=== Section Start ===

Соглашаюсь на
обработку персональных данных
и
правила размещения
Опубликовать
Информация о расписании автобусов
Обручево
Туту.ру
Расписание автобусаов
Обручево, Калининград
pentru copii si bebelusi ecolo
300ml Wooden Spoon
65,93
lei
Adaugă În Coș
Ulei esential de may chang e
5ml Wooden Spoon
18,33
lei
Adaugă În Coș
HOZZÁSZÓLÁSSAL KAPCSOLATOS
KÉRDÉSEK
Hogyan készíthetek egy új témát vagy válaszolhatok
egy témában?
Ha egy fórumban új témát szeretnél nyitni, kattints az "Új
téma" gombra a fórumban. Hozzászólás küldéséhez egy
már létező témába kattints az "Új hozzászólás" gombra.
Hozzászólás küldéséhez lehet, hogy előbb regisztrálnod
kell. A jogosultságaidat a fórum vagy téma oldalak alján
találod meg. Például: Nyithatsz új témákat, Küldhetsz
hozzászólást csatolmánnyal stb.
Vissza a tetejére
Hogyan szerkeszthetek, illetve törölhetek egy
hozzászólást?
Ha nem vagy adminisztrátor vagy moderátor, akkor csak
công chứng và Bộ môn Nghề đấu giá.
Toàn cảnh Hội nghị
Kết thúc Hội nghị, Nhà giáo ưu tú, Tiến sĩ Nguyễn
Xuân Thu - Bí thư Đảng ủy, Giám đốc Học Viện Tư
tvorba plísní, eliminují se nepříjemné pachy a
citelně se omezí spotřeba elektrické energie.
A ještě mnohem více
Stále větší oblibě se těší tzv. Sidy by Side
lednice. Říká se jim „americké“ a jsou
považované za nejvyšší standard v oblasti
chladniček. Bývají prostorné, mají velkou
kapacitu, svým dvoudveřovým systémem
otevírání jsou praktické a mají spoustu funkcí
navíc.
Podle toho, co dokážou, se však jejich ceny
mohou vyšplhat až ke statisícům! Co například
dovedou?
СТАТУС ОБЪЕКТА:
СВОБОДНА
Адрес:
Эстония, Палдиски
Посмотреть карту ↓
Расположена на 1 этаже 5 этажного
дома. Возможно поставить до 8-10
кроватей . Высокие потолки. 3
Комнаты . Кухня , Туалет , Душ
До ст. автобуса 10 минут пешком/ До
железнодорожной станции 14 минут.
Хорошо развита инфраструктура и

=== Section End ===
=== Section Start ===

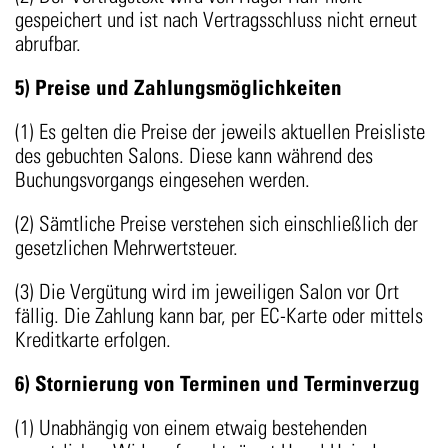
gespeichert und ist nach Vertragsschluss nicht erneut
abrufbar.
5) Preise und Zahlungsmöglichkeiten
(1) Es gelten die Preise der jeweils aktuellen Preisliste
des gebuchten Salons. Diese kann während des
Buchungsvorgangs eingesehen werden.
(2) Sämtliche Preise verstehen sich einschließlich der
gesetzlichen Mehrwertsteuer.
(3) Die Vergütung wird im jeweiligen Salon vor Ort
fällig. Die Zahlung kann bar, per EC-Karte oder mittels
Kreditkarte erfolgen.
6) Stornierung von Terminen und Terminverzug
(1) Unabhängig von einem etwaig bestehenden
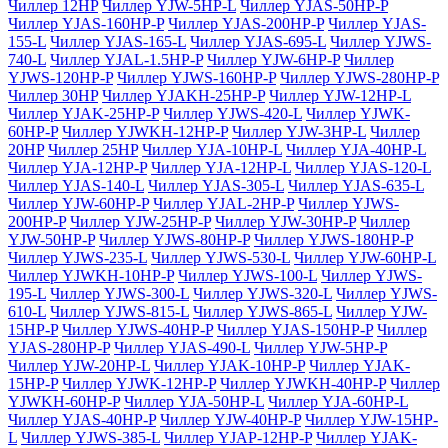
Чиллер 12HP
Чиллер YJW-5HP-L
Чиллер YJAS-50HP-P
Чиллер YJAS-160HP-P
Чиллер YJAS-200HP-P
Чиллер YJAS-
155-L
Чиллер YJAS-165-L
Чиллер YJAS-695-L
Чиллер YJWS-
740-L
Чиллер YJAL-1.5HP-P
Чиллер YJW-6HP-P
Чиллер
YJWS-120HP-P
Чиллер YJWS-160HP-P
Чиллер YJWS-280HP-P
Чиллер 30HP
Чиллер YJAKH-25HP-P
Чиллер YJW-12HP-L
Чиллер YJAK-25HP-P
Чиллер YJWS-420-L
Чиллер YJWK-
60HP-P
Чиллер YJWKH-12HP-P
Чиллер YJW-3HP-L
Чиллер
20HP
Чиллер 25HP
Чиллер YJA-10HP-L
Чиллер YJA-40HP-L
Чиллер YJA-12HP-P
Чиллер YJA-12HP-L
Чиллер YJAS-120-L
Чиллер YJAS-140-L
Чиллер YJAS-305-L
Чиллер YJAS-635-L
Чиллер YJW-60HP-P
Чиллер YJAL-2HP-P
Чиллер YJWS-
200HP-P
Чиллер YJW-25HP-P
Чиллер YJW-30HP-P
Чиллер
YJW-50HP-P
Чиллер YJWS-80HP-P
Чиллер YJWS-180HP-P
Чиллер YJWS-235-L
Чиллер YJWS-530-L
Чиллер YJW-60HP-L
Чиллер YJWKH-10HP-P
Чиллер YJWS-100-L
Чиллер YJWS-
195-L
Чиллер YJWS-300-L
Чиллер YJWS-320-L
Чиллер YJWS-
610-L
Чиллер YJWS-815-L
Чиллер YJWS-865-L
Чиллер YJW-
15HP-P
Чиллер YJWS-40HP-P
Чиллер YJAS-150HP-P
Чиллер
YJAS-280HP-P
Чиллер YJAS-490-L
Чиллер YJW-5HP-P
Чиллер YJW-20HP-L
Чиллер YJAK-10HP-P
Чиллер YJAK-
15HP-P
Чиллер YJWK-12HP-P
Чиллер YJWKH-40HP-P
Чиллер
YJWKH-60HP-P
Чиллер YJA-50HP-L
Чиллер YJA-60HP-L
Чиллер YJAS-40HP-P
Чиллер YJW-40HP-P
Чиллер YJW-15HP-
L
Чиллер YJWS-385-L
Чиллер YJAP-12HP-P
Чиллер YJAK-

=== Section End ===
=== Section Start ===

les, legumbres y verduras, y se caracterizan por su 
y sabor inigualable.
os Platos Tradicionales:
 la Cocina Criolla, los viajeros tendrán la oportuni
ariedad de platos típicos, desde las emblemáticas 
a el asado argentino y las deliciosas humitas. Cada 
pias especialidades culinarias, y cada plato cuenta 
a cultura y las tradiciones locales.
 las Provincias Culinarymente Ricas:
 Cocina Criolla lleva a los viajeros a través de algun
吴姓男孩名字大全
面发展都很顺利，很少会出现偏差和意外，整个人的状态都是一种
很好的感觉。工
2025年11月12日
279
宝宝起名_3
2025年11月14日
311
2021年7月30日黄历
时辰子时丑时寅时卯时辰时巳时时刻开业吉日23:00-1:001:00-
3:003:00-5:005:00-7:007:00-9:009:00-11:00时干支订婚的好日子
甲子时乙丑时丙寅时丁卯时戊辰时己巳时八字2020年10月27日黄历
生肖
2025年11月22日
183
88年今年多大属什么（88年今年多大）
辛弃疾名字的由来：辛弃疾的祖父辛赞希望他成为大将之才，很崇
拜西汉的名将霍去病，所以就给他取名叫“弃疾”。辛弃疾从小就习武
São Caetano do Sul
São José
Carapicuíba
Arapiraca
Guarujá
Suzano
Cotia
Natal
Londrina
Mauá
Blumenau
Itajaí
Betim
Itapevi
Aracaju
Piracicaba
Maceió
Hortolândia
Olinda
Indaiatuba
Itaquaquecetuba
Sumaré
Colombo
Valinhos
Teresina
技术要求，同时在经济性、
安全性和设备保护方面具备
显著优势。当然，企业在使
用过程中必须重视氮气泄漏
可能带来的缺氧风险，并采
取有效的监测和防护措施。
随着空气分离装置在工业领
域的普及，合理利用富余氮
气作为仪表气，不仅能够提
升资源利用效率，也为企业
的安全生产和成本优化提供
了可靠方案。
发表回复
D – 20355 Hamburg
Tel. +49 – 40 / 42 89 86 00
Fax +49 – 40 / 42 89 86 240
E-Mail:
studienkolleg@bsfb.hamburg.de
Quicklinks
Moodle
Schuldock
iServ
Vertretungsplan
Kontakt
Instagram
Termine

=== Section End ===

# Exercise
Reproduce, character for character, only the lines of the preceding data that start at the line with "Carapicuíba" and end at the line with "D – 20355 Hamburg", both included.

# Output for this exercise
Carapicuíba
Arapiraca
Guarujá
Suzano
Cotia
Natal
Londrina
Mauá
Blumenau
Itajaí
Betim
Itapevi
Aracaju
Piracicaba
Maceió
Hortolândia
Olinda
Indaiatuba
Itaquaquecetuba
Sumaré
Colombo
Valinhos
Teresina
技术要求，同时在经济性、
安全性和设备保护方面具备
显著优势。当然，企业在使
用过程中必须重视氮气泄漏
可能带来的缺氧风险，并采
取有效的监测和防护措施。
随着空气分离装置在工业领
域的普及，合理利用富余氮
气作为仪表气，不仅能够提
升资源利用效率，也为企业
的安全生产和成本优化提供
了可靠方案。
发表回复
D – 20355 Hamburg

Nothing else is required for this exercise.